◆ **WORK TASK**:
Please give back each line of the material unchanged, but without the images.

◆ **DATA**:
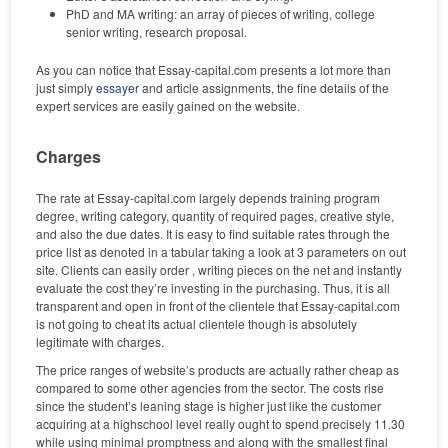
PhD and MA writing: an array of pieces of writing, college
senior writing, research proposal.
As you can notice that Essay-capital.com presents a lot more than
just simply
essayer
and article assignments, the fine details of the
expert services are easily gained on the website.
Charges
The rate at Essay-capital.com largely depends training program
degree, writing category, quantity of required pages, creative style,
and also the due dates. It is easy to find suitable rates through the
price list as denoted in a tabular taking a look at 3 parameters on out
site. Clients can easily order , writing pieces on the net and instantly
evaluate the cost they’re investing in the purchasing. Thus, it is all
transparent and open in front of the clientele that Essay-capital.com
is not going to cheat its actual clientele though is absolutely
legitimate with charges.
The price ranges of website’s products are actually rather cheap as
compared to some other agencies from the sector. The costs rise
since the student’s leaning stage is higher just like the customer
acquiring at a highschool level really ought to spend precisely 11.30
while using minimal promptness and along with the smallest final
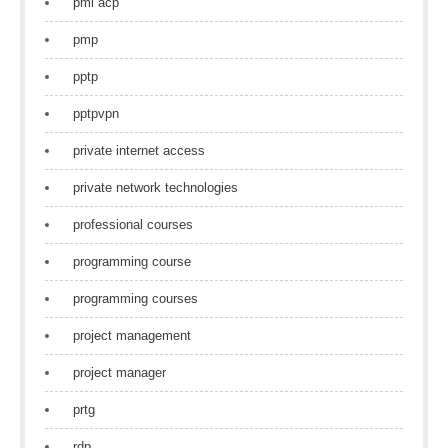
pmi acp
pmp
pptp
pptpvpn
private internet access
private network technologies
professional courses
programming course
programming courses
project management
project manager
prtg
rdp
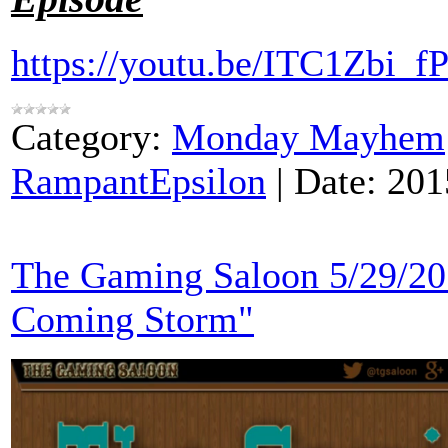
https://youtu.be/ITC1Zbi_fP
Category:
Monday Mayhem
RampantEpsilon
|
Date:
201
The Gaming Saloon 5/29/20
Coming Storm"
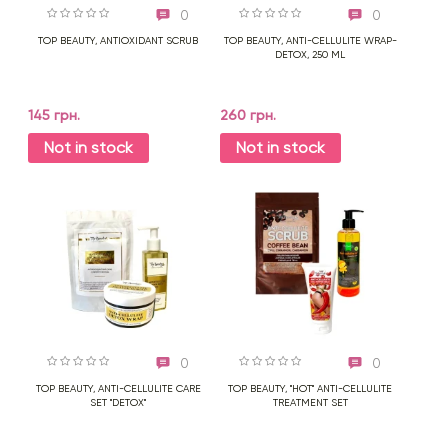
0
0
TOP BEAUTY, ANTIOXIDANT SCRUB
TOP BEAUTY, ANTI-CELLULITE WRAP-
DETOX, 250 ML
145 грн.
260 грн.
Not in stock
Not in stock
0
0
TOP BEAUTY, ANTI-CELLULITE CARE
TOP BEAUTY, "HOT" ANTI-CELLULITE
SET "DETOX"
TREATMENT SET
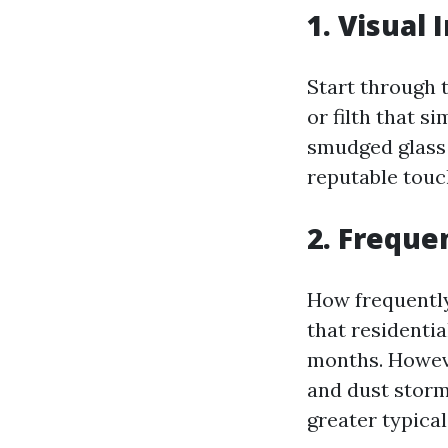
1. Visual 
Start through 
or filth that s
smudged glass o
reputable touc
2. Freque
How frequently
that residenti
months. Howeve
and dust storm
greater typical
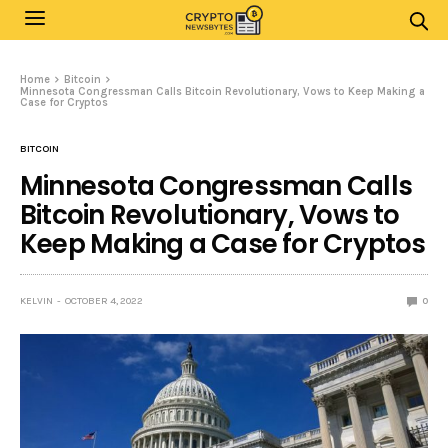
Home
Bitcoin
Minnesota Congressman Calls Bitcoin Revolutionary, Vows to Keep Making a
Case for Cryptos
BITCOIN
Minnesota Congressman Calls
Bitcoin Revolutionary, Vows to
Keep Making a Case for Cryptos
KELVIN
OCTOBER 4, 2022
0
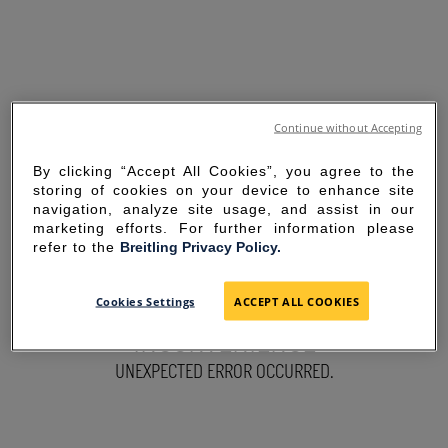
Continue without Accepting
By clicking “Accept All Cookies”, you agree to the
storing of cookies on your device to enhance site
navigation, analyze site usage, and assist in our
marketing efforts. For further information please
refer to the
Breitling Privacy Policy.
SORRY FOR THE
Cookies Settings
ACCEPT ALL COOKIES
INCONVENIENCE
UNEXPECTED ERROR OCCURRED.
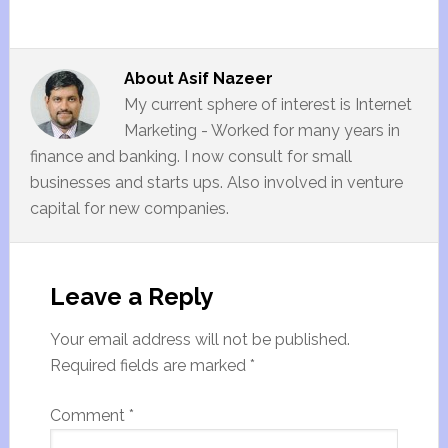
About
Asif Nazeer
My current sphere of interest is Internet
Marketing - Worked for many years in
finance and banking. I now consult for small
businesses and starts ups. Also involved in venture
capital for new companies.
Leave a Reply
Your email address will not be published.
Required fields are marked
*
Comment
*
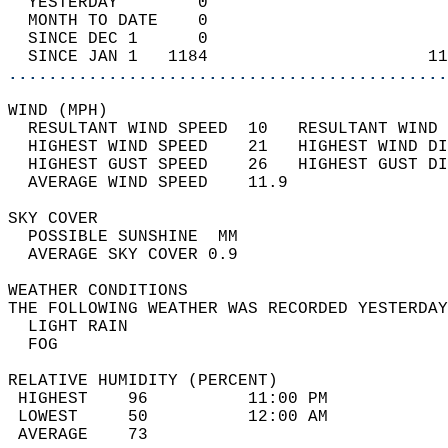
  YESTERDAY        0                        
  MONTH TO DATE    0                        
  SINCE DEC 1      0                        
  SINCE JAN 1   1184                      11
............................................
WIND (MPH)                                  
  RESULTANT WIND SPEED  10   RESULTANT WIND 
  HIGHEST WIND SPEED    21   HIGHEST WIND DI
  HIGHEST GUST SPEED    26   HIGHEST GUST DI
  AVERAGE WIND SPEED    11.9                
SKY COVER                                   
  POSSIBLE SUNSHINE  MM                     
  AVERAGE SKY COVER 0.9                     
WEATHER CONDITIONS                          
THE FOLLOWING WEATHER WAS RECORDED YESTERDAY
  LIGHT RAIN                                
  FOG                                       
RELATIVE HUMIDITY (PERCENT)  
 HIGHEST    96          11:00 PM            
 LOWEST     50          12:00 AM            
 AVERAGE    73                              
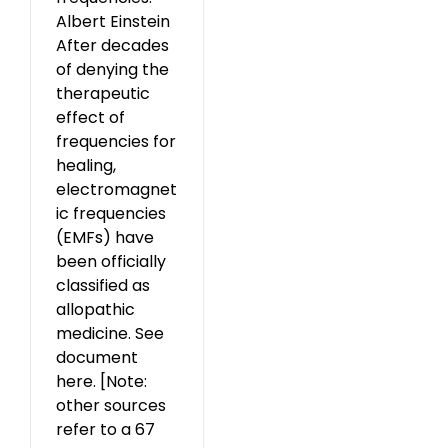
Albert Einstein
After decades
of denying the
therapeutic
effect of
frequencies for
healing,
electromagnet
ic frequencies
(EMFs) have
been officially
classified as
allopathic
medicine. See
document
here. [Note:
other sources
refer to a 67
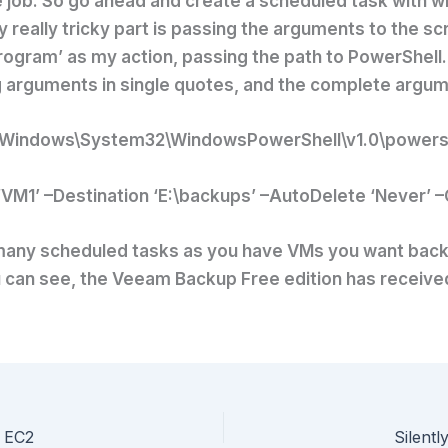
 job. So go ahead and create a scheduled task with w
really tricky part is passing the arguments to the scri
program’ as my action, passing the path to PowerShell
g arguments in single quotes, and the complete argume
Windows\System32\WindowsPowerShell\v1.0\powersh
VM1’ –Destination ‘E:\backups’ –AutoDelete ‘Never’ 
 many scheduled tasks as you have VMs you want backe
 can see, the Veeam Backup Free edition has received a
 EC2
Silentl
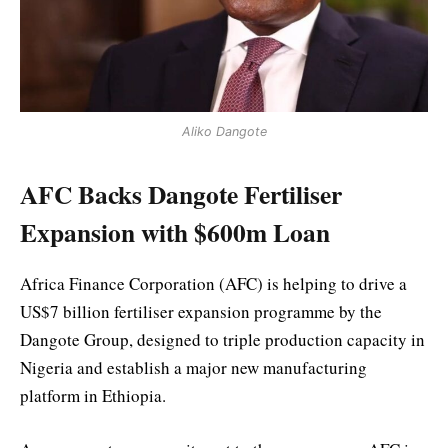
Aliko Dangote
AFC Backs Dangote Fertiliser
Expansion with $600m Loan
Africa Finance Corporation (AFC) is helping to drive a
US$7 billion fertiliser expansion programme by the
Dangote Group, designed to triple production capacity in
Nigeria and establish a major new manufacturing
platform in Ethiopia.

◆ **COMPLETED EXERCISE**:
PhD and MA writing: an array of pieces of writing, college
senior writing, research proposal.
As you can notice that Essay-capital.com presents a lot more than
just simply
essayer
and article assignments, the fine details of the
expert services are easily gained on the website.
Charges
The rate at Essay-capital.com largely depends training program
degree, writing category, quantity of required pages, creative style,
and also the due dates. It is easy to find suitable rates through the
price list as denoted in a tabular taking a look at 3 parameters on out
site. Clients can easily order , writing pieces on the net and instantly
evaluate the cost they’re investing in the purchasing. Thus, it is all
transparent and open in front of the clientele that Essay-capital.com
is not going to cheat its actual clientele though is absolutely
legitimate with charges.
The price ranges of website’s products are actually rather cheap as
compared to some other agencies from the sector. The costs rise
since the student’s leaning stage is higher just like the customer
acquiring at a highschool level really ought to spend precisely 11.30
while using minimal promptness and along with the smallest final
pmi acp
pmp
pptp
pptpvpn
private internet access
private network technologies
professional courses
programming course
programming courses
project management
project manager
prtg
rdp
https://youtu.be/ITC1Zbi_fP
Category:
Monday Mayhem
RampantEpsilon
|
Date:
201
The Gaming Saloon 5/29/20
Coming Storm"
0
0
TOP BEAUTY, ANTIOXIDANT SCRUB
TOP BEAUTY, ANTI-CELLULITE WRAP-
DETOX, 250 ML
145 грн.
260 грн.
Not in stock
Not in stock
0
0
TOP BEAUTY, ANTI-CELLULITE CARE
TOP BEAUTY, "HOT" ANTI-CELLULITE
SET "DETOX"
TREATMENT SET
1. Visual 
Start through 
or filth that s
smudged glass o
reputable touc
2. Freque
How frequently
that residenti
months. Howeve
and dust storm
greater typical
Home
Bitcoin
Minnesota Congressman Calls Bitcoin Revolutionary, Vows to Keep Making a
Case for Cryptos
BITCOIN
Minnesota Congressman Calls
Bitcoin Revolutionary, Vows to
Keep Making a Case for Cryptos
KELVIN
OCTOBER 4, 2022
0
Continue without Accepting
By clicking “Accept All Cookies”, you agree to the
storing of cookies on your device to enhance site
navigation, analyze site usage, and assist in our
marketing efforts. For further information please
refer to the
Breitling Privacy Policy.
SORRY FOR THE
Cookies Settings
ACCEPT ALL COOKIES
INCONVENIENCE
UNEXPECTED ERROR OCCURRED.
About
Asif Nazeer
My current sphere of interest is Internet
Marketing - Worked for many years in
finance and banking. I now consult for small
businesses and starts ups. Also involved in venture
capital for new companies.
Leave a Reply
Your email address will not be published.
Required fields are marked
*
Comment
*
  YESTERDAY        0                        
  MONTH TO DATE    0                        
  SINCE DEC 1      0                        
  SINCE JAN 1   1184                      11
............................................
WIND (MPH)                                  
  RESULTANT WIND SPEED  10   RESULTANT WIND 
  HIGHEST WIND SPEED    21   HIGHEST WIND DI
  HIGHEST GUST SPEED    26   HIGHEST GUST DI
  AVERAGE WIND SPEED    11.9                
SKY COVER                                   
  POSSIBLE SUNSHINE  MM                     
  AVERAGE SKY COVER 0.9                     
WEATHER CONDITIONS                          
THE FOLLOWING WEATHER WAS RECORDED YESTERDAY
  LIGHT RAIN                                
  FOG                                       
RELATIVE HUMIDITY (PERCENT)  
 HIGHEST    96          11:00 PM            
 LOWEST     50          12:00 AM            
 AVERAGE    73                              
Albert Einstein
After decades
of denying the
therapeutic
effect of
frequencies for
healing,
electromagnet
ic frequencies
(EMFs) have
been officially
classified as
allopathic
medicine. See
document
here. [Note:
other sources
refer to a 67
 job. So go ahead and create a scheduled task with w
really tricky part is passing the arguments to the scri
program’ as my action, passing the path to PowerShell
g arguments in single quotes, and the complete argume
Windows\System32\WindowsPowerShell\v1.0\powersh
VM1’ –Destination ‘E:\backups’ –AutoDelete ‘Never’ 
 many scheduled tasks as you have VMs you want backe
 can see, the Veeam Backup Free edition has received a
 EC2
Silentl
Aliko Dangote
AFC Backs Dangote Fertiliser
Expansion with $600m Loan
Africa Finance Corporation (AFC) is helping to drive a
US$7 billion fertiliser expansion programme by the
Dangote Group, designed to triple production capacity in
Nigeria and establish a major new manufacturing
platform in Ethiopia.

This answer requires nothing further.